Il blocco dello stretto di Hormuz ha trasformato 70.000 tonnellate di aiuti alimentari in ostaggi della geopolitica. Il Programma Alimentare Mondiale lancia l'allarme: è la catena di approvvigionamento più compromessa dal Covid e dalla guerra in Ucraina.

La via del pane diventa un labirinto di frontiere

La via del pane diventa un labirinto di frontiere

Corinne Fleischer, direttrice logistica del PMA, non usa mezzi termini. «I colli di bottiglia stanno strangolando le operazioni umanitarie». La guerra tra Iran e Stati Uniti ha trasformato il Golfo in un campo minato navale, ma il vero dramma si consuma lontano dalle telecamere, nei porti affollati dove container carichi di farina e legumi marciscono in attesa di un varco.

L'Afghanistan paga il prezzo più caro.

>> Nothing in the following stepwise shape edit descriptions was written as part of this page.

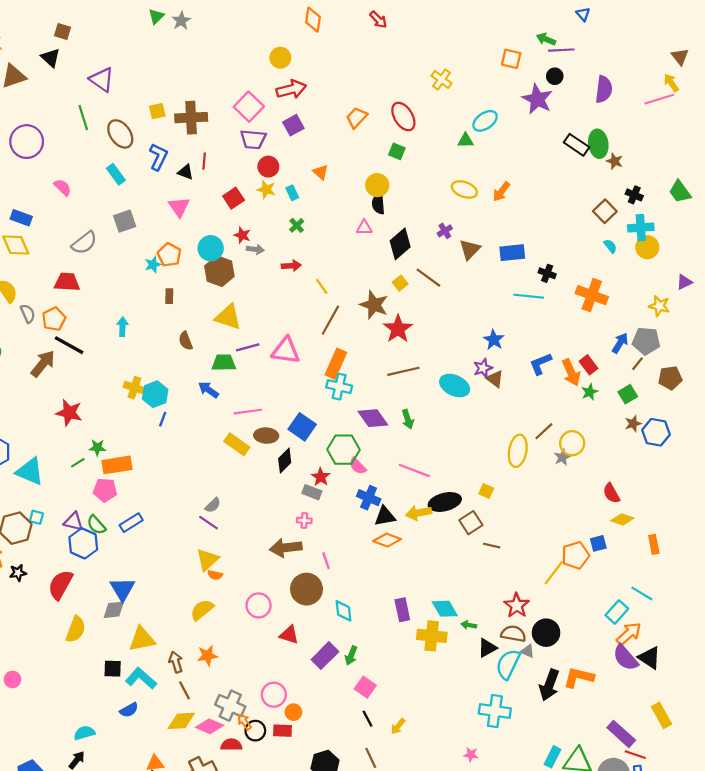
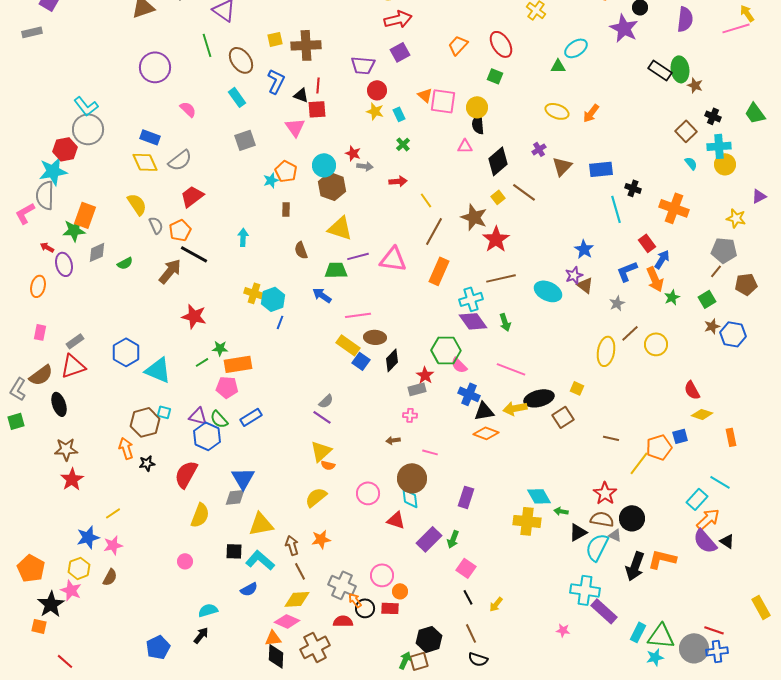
pink square: (249, 107) -> (443, 101), moved, turned -36
red square: (234, 198) -> (317, 109), moved, turned 30
gray semicircle: (84, 243) -> (180, 160), moved
red trapezoid: (67, 282) -> (192, 196), turned -40
cyan line: (529, 296) -> (616, 209), turned 68
blue arrow: (620, 343) -> (662, 259), moved
red rectangle: (588, 365) -> (647, 243), moved
cyan cross: (339, 387) -> (471, 299), moved, turned -30
blue square: (302, 427) -> (361, 361), moved, size x0.7
gray star: (562, 457) -> (617, 303), moved
gray rectangle: (312, 492) -> (417, 389), turned -36
brown line: (492, 546) -> (611, 438), moved
brown arrow: (286, 548) -> (393, 440), size x0.5
pink line: (326, 561) -> (430, 452), turned -56
purple rectangle: (402, 610) -> (466, 497), moved, turned 30
cyan diamond: (343, 611) -> (410, 498), moved
black triangle: (649, 658) -> (727, 541), size x0.7
pink circle: (12, 679) -> (185, 561), moved
yellow rectangle: (661, 715) -> (761, 607), moved
pink diamond: (210, 726) -> (287, 621), moved
purple rectangle: (621, 734) -> (604, 611), moved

Da quando Islamabad ha chiuso i suoi corridoi, i convogli devono percorrere 4.000 chilometri attraverso sei paesi, da Dubai fino ai valichi di frontiera turkmeni. Tre settimane in più di viaggio, mille euro aggiuntivi per ogni tonnellata. Un lusso che pochi donatori sono disposto a finanziare.

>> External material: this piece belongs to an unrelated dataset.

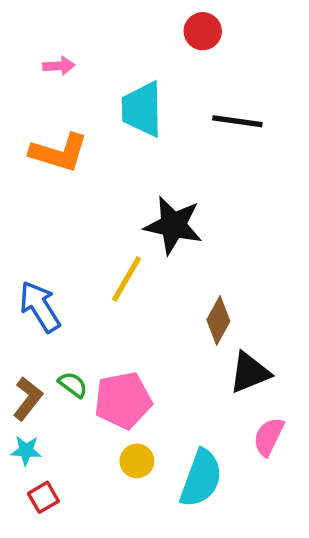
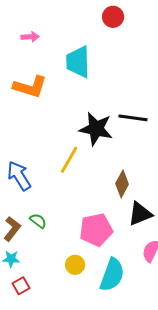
black line: (237, 121) -> (133, 118), moved
pink pentagon: (123, 400) -> (96, 230), moved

La nuova rotta terrestre è un patchwork di dogane corrotte e strade bombardate. I camion attraversano la Siria meridionale dove ancora scoppiano mine, risalgono la Turchia sud-orientale dove i posti di blocco curdi chiedono tangenti, per poi infilarsi nell'Azerbaigian dove i camionisti dormono con il motore acceso per paura dei furti. «È come giocare a Tetris con pezzi che non combaciano mai», racconta un coordinatore sul campo.

Ma c'è un dettaglio che nessuno mette nei comunicati: i magazzini di Karachi restano pieni di riso pakistano che nessuno può caricare. Le navi che partono da Mumbai verso Bandar Abbas tornano indietro mezze vuote. Un paradosso che fa lievitare i prezzi nel bazar di Kabul mentre nei depositi di Dubai i sacchi di grano prendono la muffa.

La Fleischer parla di «effetto domino» ma la realtà è più cruda: 17 milioni di afghani mangiano oggi pane raffermo pagato con i soldi di domani. Quando i telefoni squillano nei villaggi di Herat, non è per avvisare dell'arrivo dei camion. È per dire che non partono più.